Originally published in the June 24 edition of Agri-News
“A cool, dry spring this year did not allow pastures and hay lands in many parts of the province to grow as rapidly as they usually do,” says Barry Yaremcio, beef and forage specialist at the Alberta Ag-Info Centre. “Along with the weather, previous years’ stressors have resulted in pasture poor growth.”
Yaremcio says that in some situations, producers had no choice but to turn their cows out to graze three to four weeks earlier than normal because of short or exhausted stored feed supplies.
“Research has shown that for every day animals are turned out early in the spring, the grazing period in the fall is shortened by three days.”
He says that in some parts of the province, grasses have headed out early and alfalfa has gone to bloom.
“The plants are trying to complete their life cycle much earlier than normal, and that affects the overall yield and quality of forage available to livestock on pasture. If those pasture plants are not lightly grazed or clipped to remove the heads, they will go dormant for the remainder of this growing season. It is not likely that they will produce additional forage.”
Protein and energy are the top two nutrients to consider when feeding cattle. Yaremcio says that once grasses are pollinated and seed starts to form, protein content in the forage drops roughly 1% to 1.5% per week.
“Total digestible nutrients (TDN) or energy content will drop by 1.5% to 2.5% per week as well. Legumes will also experience a loss in quality once pod set occurs.”
He adds that under dry conditions, the loss of quality occurs three to four weeks sooner than in a normal year, but rotational grazing can help.
“It keeps plants in the vegetative state, prevents the deterioration of quality and entices the plants to continue growing. A minimum rest period of 30 days between grazing events is critical to allow the plants to recover. The longer the rest period, the better it is for the plants.”
Yaremcio adds that it is possible to extend the grazing period by supplementing with grain, milled or screening pellets, byproduct feeds, protein tubs or blocks.
“Availability, cost and nutritional content are all considerations when developing a program. Availability and cost are paramount.
He suggests trying to maintain a constant feeding program throughout the summer. “If supplies are tight, using a combination of two or three different products is advisable. Abrupt changes from one type of supplement to another could cause digestive upsets and animals going off feed for some time.”
“Feed grains such as barley, oats, triticale, wheat or rye are possible options, but each grain has a different limit of how much to feed per head per day. Screenings from seed cleaning plants or pelleted screening pellets fall into the same category as the feed grains mentioned above. It may take four to six pounds of supplemental grains, pellets or byproducts every two or three days to keep cows in good condition and maintain milk production. Calves that eat some eat some of the supplemental grain pellets or byproducts will improve their gains as well.”
Byproduct feeds such as distillers’ grains or malt sprouts are high in protein, phosphorus and sulphur. “A 1:1 or 2:1 mineral will not be suitable to use in this situation,” he explains. “It is necessary to feed a 3:1 mineral or feedlot type mineral with 3% to 4% magnesium to increase calcium and magnesium levels to prevent grass tetany or downer cows.”
Cutting a cereal crop for green chop silage is another option. The cut material is fed fresh to the grazing animals. It must be consumed the same day it is cut, otherwise the presence of aerobic bacteria will cause it to spoil.
Tubs and blocks are products are also available on the market, and there are two types – protein and energy.
With all the different products on the market, Yaremcio says it is best to read the tag to evaluate each product’s nutrients and compare that to the animals’ requirements. “Ask for help if you are not sure how to make the comparisons.
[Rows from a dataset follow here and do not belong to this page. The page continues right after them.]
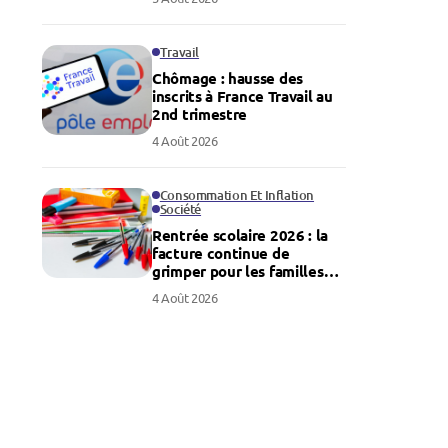
Travail
Chômage : hausse des
inscrits à France Travail au
2nd trimestre
4 Août 2026
Consommation Et Inflation
Société
Rentrée scolaire 2026 : la
facture continue de
grimper pour les familles
françaises
4 Août 2026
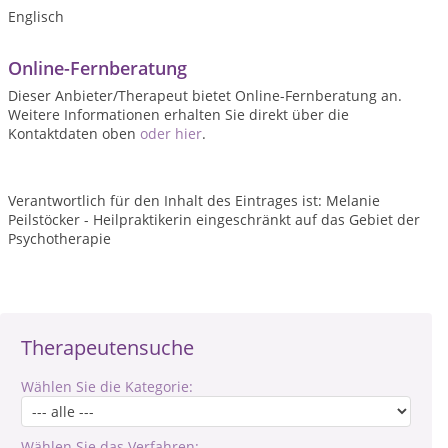
Englisch
Online-Fernberatung
Dieser Anbieter/Therapeut bietet Online-Fernberatung an.
Weitere Informationen erhalten Sie direkt über die
Kontaktdaten oben
oder hier
.
Verantwortlich für den Inhalt des Eintrages ist: Melanie
Peilstöcker - Heilpraktikerin eingeschränkt auf das Gebiet der
Psychotherapie
Therapeutensuche
Wählen Sie die Kategorie:
Wählen Sie das Verfahren:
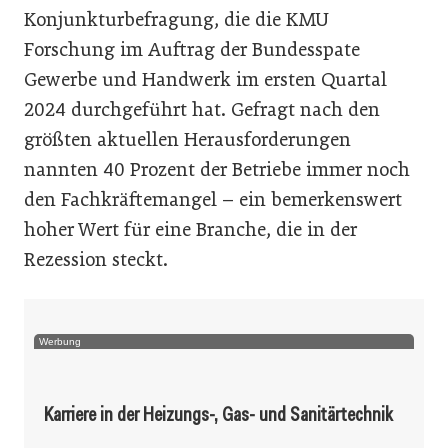
Konjunkturbefragung, die die KMU
Forschung im Auftrag der Bundesspate
Gewerbe und Handwerk im ersten Quartal
2024 durchgeführt hat. Gefragt nach den
größten aktuellen Herausforderungen
nannten 40 Prozent der Betriebe immer noch
den Fachkräftemangel – ein bemerkenswert
hoher Wert für eine Branche, die in der
Rezession steckt.
Werbung
Karriere in der Heizungs-, Gas- und Sanitärtechnik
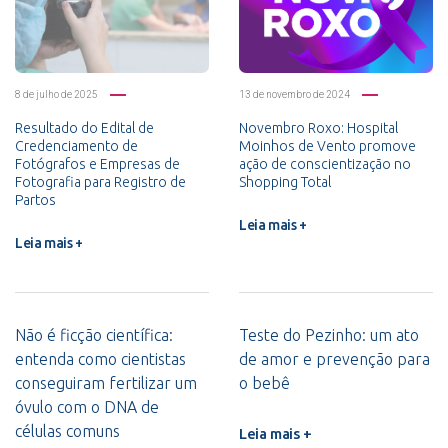
8 de julho de 2025
13 de novembro de 2024
Resultado do Edital de
Novembro Roxo: Hospital
Credenciamento de
Moinhos de Vento promove
Fotógrafos e Empresas de
ação de conscientização no
Fotografia para Registro de
Shopping Total
Partos
Leia mais +
Leia mais +
Não é ficção científica:
Teste do Pezinho: um ato
entenda como cientistas
de amor e prevenção para
conseguiram fertilizar um
o bebê
óvulo com o DNA de
células comuns
Leia mais +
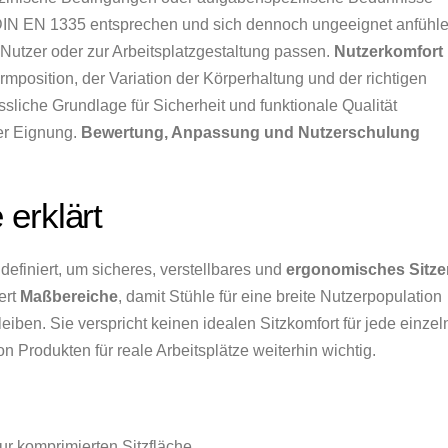
n DIN EN 1335 entsprechen und sich dennoch ungeeignet anfühle
utzer oder zur Arbeitsplatzgestaltung passen.
Nutzerkomfort
mposition, der Variation der Körperhaltung und der richtigen
ssliche Grundlage für Sicherheit und funktionale Qualität
er Eignung.
Bewertung, Anpassung und Nutzerschulung
erklärt
efiniert, um sicheres, verstellbares und
ergonomisches Sitze
ert
Maßbereiche
, damit Stühle für eine breite Nutzerpopulation
iben. Sie verspricht keinen idealen Sitzkomfort für jede einzel
n Produkten für reale Arbeitsplätze weiterhin wichtig.
r komprimierten Sitzfläche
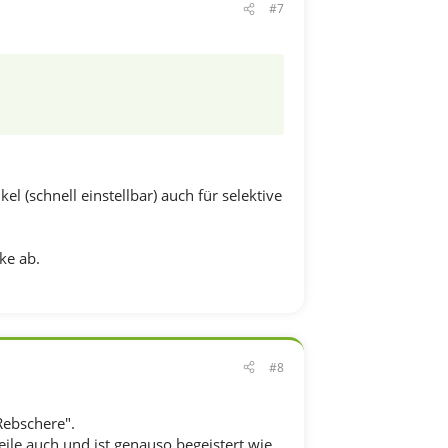
#7
(schnell einstellbar) auch für selektive
ke ab.
#8
"Rebschere".
eile auch und ist genauso begeistert wie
The amount of product the animals need to consume may make the cost unreasonable.”
He notes that mineral products provide macro minerals, trace minerals and vitamins but do not supply any protein or energy. “They are essential for a balanced nutrition program, but they should be fed in conjunction with other feeds that supply energy or protein.”
“The biggest question to consider when using any supplemental product is cost,” he adds. “What is the cost per head per day? What advantage does the product provide? Is it feasible to use the supplemental product or is it costing more than the benefit that it provides? Take time to evaluate the costs and benefits before making any purchases.”